Data records:
#####

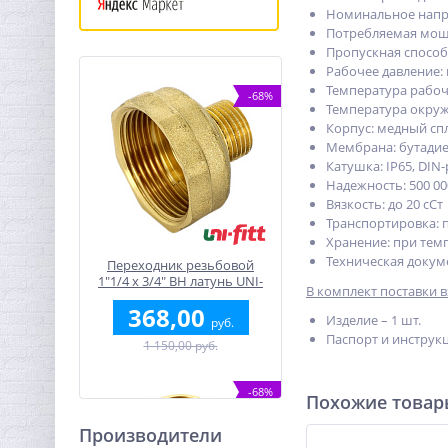
Номинальное напря
Потребляемая мощн
Пропускная способн
Рабочее давление: во
Температура рабочей
-68%
Температура окружа
Корпус: медный сп
Мембрана: бутадие
Катушка: IP65, DIN
Надежность: 500 0
Вязкость: до 20 сСт
Транспортировка: п
Хранение: при темп
Техническая докуме
Переходник резьбовой
1"1/4 x 3/4" ВН латунь UNI-
В комплект поставки в
FITT
368,00
Изделие – 1 шт.
руб.
Паспорт и инструкц
1 150,00 руб.
-68%
Похожие това
Производители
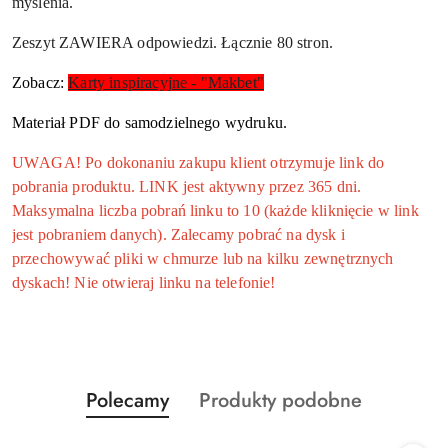
myślenia.
Zeszyt ZAWIERA odpowiedzi. Łącznie 80 stron.
Zobacz:
Karty inspiracyjne - "Makbet"
Materiał PDF do samodzielnego wydruku.
UWAGA! Po dokonaniu zakupu klient otrzymuje link do
pobrania produktu. LINK jest aktywny przez 365 dni.
Maksymalna liczba pobrań linku to 10 (każde kliknięcie w link
jest pobraniem danych). Zalecamy pobrać na dysk i
przechowywać pliki w chmurze lub na kilku zewnętrznych
dyskach! Nie otwieraj linku na telefonie!
Produkty
Produkty
Polecamy
Produkty podobne
Pomiń karuzelę produktów
o
o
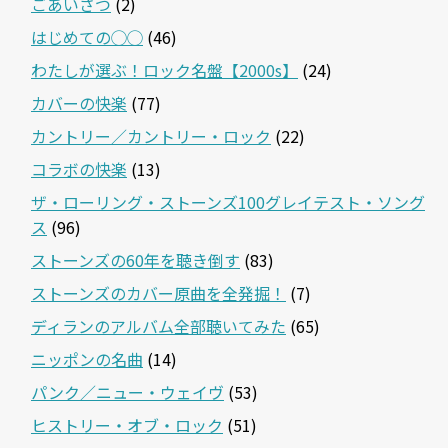
ごあいさつ
(2)
はじめての◯◯
(46)
わたしが選ぶ！ロック名盤【2000s】
(24)
カバーの快楽
(77)
カントリー／カントリー・ロック
(22)
コラボの快楽
(13)
ザ・ローリング・ストーンズ100グレイテスト・ソング
ス
(96)
ストーンズの60年を聴き倒す
(83)
ストーンズのカバー原曲を全発掘！
(7)
ディランのアルバム全部聴いてみた
(65)
ニッポンの名曲
(14)
パンク／ニュー・ウェイヴ
(53)
ヒストリー・オブ・ロック
(51)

#####

BRIEF> Line by line, write out the entries exactly, and leave the pictures out.

WRITTEN ANSWER>
Номинальное напря
Потребляемая мощн
Пропускная способн
Рабочее давление: во
Температура рабочей
-68%
Температура окружа
Корпус: медный сп
Мембрана: бутадие
Катушка: IP65, DIN
Надежность: 500 0
Вязкость: до 20 сСт
Транспортировка: п
Хранение: при темп
Техническая докуме
Переходник резьбовой
1"1/4 x 3/4" ВН латунь UNI-
В комплект поставки в
FITT
368,00
Изделие – 1 шт.
руб.
Паспорт и инструкц
1 150,00 руб.
-68%
Похожие това
Производители
myślenia.
Zeszyt ZAWIERA odpowiedzi. Łącznie 80 stron.
Zobacz:
Karty inspiracyjne - "Makbet"
Materiał PDF do samodzielnego wydruku.
UWAGA! Po dokonaniu zakupu klient otrzymuje link do
pobrania produktu. LINK jest aktywny przez 365 dni.
Maksymalna liczba pobrań linku to 10 (każde kliknięcie w link
jest pobraniem danych). Zalecamy pobrać na dysk i
przechowywać pliki w chmurze lub na kilku zewnętrznych
dyskach! Nie otwieraj linku na telefonie!
Produkty
Produkty
Polecamy
Produkty podobne
Pomiń karuzelę produktów
o
o
ごあいさつ
(2)
はじめての◯◯
(46)
わたしが選ぶ！ロック名盤【2000s】
(24)
カバーの快楽
(77)
カントリー／カントリー・ロック
(22)
コラボの快楽
(13)
ザ・ローリング・ストーンズ100グレイテスト・ソング
ス
(96)
ストーンズの60年を聴き倒す
(83)
ストーンズのカバー原曲を全発掘！
(7)
ディランのアルバム全部聴いてみた
(65)
ニッポンの名曲
(14)
パンク／ニュー・ウェイヴ
(53)
ヒストリー・オブ・ロック
(51)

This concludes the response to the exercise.